Something Vimes had learned as a young guard drifted up from memory. If you have to look along the shaft of an arrow from the wrong end, if a man has you entirely at his mercy, then hope like hell that man is an evil man. Because the evil like power, power over people, and they want to see you in fear. They want you to know you’re going to die. So they’ll talk. They’ll gloat.

They’ll watch you squirm. They’ll put off the moment of murder like another man will put off a good cigar.

So hope like hell your captor is an evil man. A good man will kill you with hardly a word.
― Men at Arms

Pratchett also had a gift for skewering academia. File the following under “it’s funny because it’s true.”

Getting an education was a bit like a communicable sexual disease. It made you unsuitable for a lot of jobs and then you had the urge to pass it on.
― Hogfather

*

“But we’re a university! We have to have a library!” said Ridcully. “It adds tone. What sort of people would we be if we didn’t go into the library?”

“Students,” said Senior Wrangler morosely.
― The Last Continent

*

 “A book has been taken. A book has been taken? You summoned the Watch,” Carrot drew himself up proudly, “because some’s taken a bookYou think that’s worse than murder?”

The Librarian gave him the kind of look other people would reserve for people who said things like, “What’s so bad about genocide?”

― Guards! Guards!

Pratchett could write a funny and philosophical one-liner like no one else.

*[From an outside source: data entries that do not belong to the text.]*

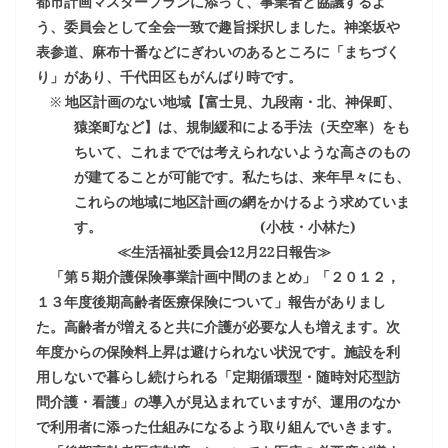
都市計画マスタープランに添って、事業者と協議するよ
う、委員会として全会一致で趣旨採択しました。神楽坂や
表参道、麻布十番などにぎわいのあるところに「まちづく
り」があり、千代田区もがんばり時です。
※
地区計画のない地域【富士見、九段南・北、神保町、
猿楽町など】は、規制緩和による手法（天空率）をも
ちいて、これまででは考えられないような高さのもの
が建てることが可能です。私たちは、来年早々にも、
これらの地域に地区計画の網をかけるよう求めていま
す。
(
小枝・小林た
)
≪生活福祉委員会
12
月
22
日報告≫
「第５期介護保険事業計画中間のまとめ」「２０１２，
１３年度後期高齢者医療保険について」報告がありまし
た。高齢者が増えると共に介護が必要な人も増えます。次
年度からの保険料上昇は避けられない状況です。施設を利
用しないで暮らし続けられる「定期循環型・随時対応型訪
問介護・看護」の導入が見込まれていますが、運用のなか
で利用者に添った仕組みになるよう取り組んでいきます。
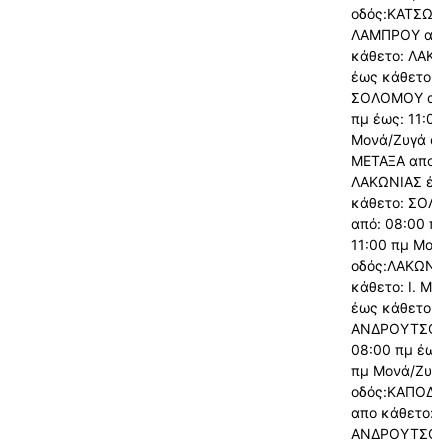
οδός:ΚΑΤΣΩΝ
ΛΑΜΠΡΟΥ απ
κάθετο: ΛΑΚΩ
έως κάθετο:
ΣΟΛΟΜΟΥ από
πμ έως: 11:00
Μονά/Ζυγά οδό
ΜΕΤΑΞΑ απο κ
ΛΑΚΩΝΙΑΣ έω
κάθετο: ΣΟΛ
από: 08:00 πμ
11:00 πμ Μον
οδός:ΛΑΚΩΝΙΑ
κάθετο: Ι. ΜΕ
έως κάθετο: 
ΑΝΔΡΟΥΤΣΟΥ 
08:00 πμ έως:
πμ Μονά/Ζυγά
οδός:ΚΑΠΟΔΙ
απο κάθετο: 
ΑΝΔΡΟΥΤΣΟΥ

Evil begins when you begin to treat people as things.
― I Shall Wear Midnight

*

Real stupidity beats artificial intelligence every time.
― Hogfather

 *

The presence of those seeking the truth is infinitely to be preferred to the presence of those who think they’ve found it.
― Monstrous Regiment

Finally, let us all take a moment to appreciate the general brilliance of Where’s My Cow? — a fictional children’s book that Pratchett then made into awesome reality.

What are your favorite Pratchett quotes and books?